[Extracted information — start]
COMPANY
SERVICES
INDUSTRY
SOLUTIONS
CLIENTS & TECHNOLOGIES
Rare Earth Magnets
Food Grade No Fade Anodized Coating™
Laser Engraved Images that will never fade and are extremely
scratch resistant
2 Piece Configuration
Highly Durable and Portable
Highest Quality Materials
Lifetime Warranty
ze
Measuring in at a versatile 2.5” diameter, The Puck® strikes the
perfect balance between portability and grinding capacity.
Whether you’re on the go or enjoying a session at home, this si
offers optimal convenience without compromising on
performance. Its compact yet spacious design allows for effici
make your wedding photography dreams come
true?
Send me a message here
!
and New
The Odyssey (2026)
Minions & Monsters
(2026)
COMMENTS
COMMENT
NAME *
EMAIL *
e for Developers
[Extracted information — finish]
[Extracted information — start]
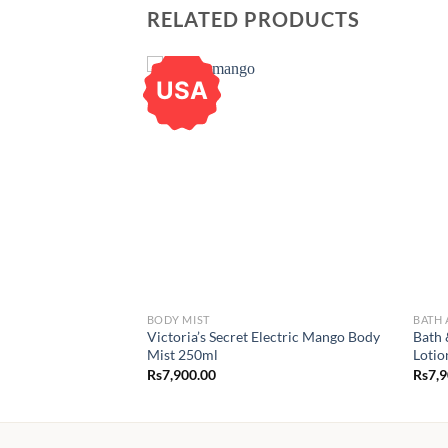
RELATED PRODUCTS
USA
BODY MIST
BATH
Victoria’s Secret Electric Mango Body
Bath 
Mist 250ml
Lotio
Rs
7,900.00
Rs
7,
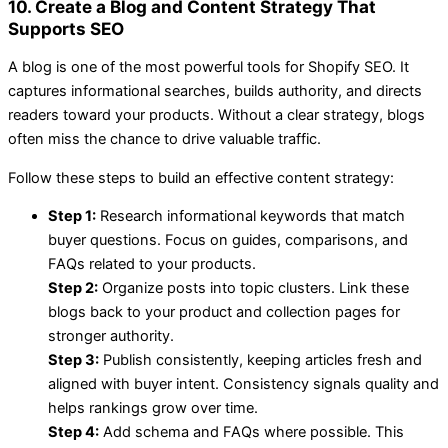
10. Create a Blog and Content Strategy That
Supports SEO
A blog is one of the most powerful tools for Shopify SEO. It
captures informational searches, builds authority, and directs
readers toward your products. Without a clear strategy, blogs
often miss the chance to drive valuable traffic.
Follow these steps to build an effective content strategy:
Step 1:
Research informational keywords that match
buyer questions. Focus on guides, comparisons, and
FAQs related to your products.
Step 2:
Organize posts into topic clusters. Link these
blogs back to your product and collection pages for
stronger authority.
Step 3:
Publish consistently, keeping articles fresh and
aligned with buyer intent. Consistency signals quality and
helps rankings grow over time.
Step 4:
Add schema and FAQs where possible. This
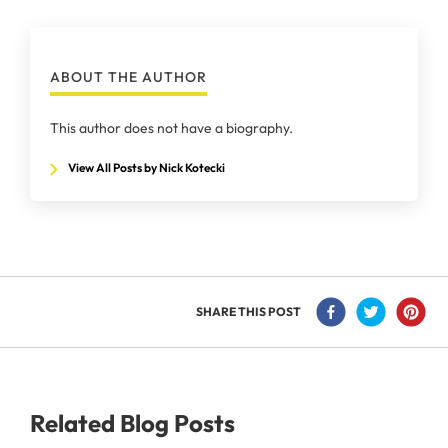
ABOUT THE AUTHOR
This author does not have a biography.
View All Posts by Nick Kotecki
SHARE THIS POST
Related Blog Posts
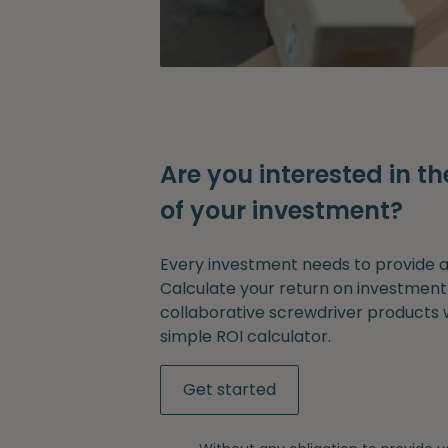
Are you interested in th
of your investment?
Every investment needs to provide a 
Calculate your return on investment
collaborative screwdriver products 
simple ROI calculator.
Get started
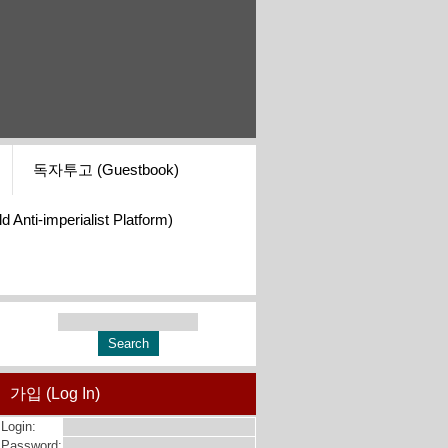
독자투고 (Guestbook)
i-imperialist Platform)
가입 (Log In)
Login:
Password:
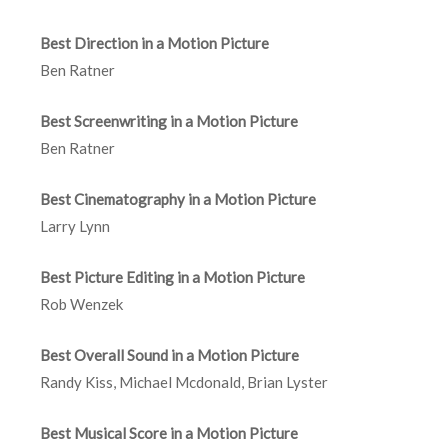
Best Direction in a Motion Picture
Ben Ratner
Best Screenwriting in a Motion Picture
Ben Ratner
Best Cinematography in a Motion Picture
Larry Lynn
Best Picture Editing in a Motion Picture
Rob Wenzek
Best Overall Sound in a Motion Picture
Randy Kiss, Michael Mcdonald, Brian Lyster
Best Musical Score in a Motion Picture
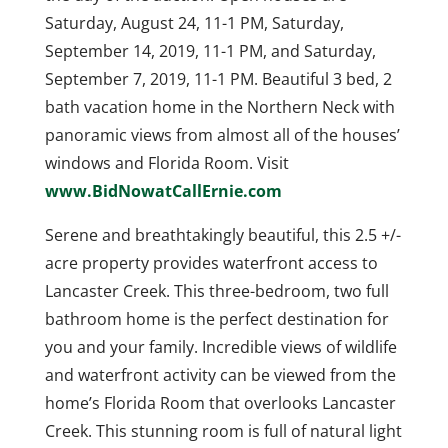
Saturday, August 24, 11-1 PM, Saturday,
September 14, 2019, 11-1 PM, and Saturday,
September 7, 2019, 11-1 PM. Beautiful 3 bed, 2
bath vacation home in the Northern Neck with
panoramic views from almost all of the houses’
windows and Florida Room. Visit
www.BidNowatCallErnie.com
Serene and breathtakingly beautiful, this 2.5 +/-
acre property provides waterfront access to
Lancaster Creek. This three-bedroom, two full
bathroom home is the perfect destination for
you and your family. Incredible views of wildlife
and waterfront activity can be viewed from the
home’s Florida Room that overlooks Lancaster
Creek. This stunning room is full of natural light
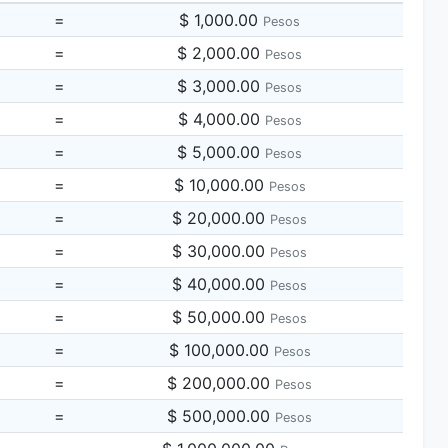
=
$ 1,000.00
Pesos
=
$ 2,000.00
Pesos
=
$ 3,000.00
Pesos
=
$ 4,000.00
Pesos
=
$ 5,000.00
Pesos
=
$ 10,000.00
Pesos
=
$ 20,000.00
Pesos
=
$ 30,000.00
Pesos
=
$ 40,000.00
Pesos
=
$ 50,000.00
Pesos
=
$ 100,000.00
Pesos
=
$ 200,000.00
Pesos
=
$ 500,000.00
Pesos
[Extracted information — finish]
- **Aim of the task**: Return exactly the lines that appear in the data above between the line containing "helps rankings grow over time." and the line containing "Calculate your return on investment", both of which are included, and leave the pictures out.

- **Response to this task**:
helps rankings grow over time.
Step 4:
Add schema and FAQs where possible. This
ABOUT THE AUTHOR
This author does not have a biography.
View All Posts by Nick Kotecki
SHARE THIS POST
Related Blog Posts
Are you interested in th
of your investment?
Every investment needs to provide a 
Calculate your return on investment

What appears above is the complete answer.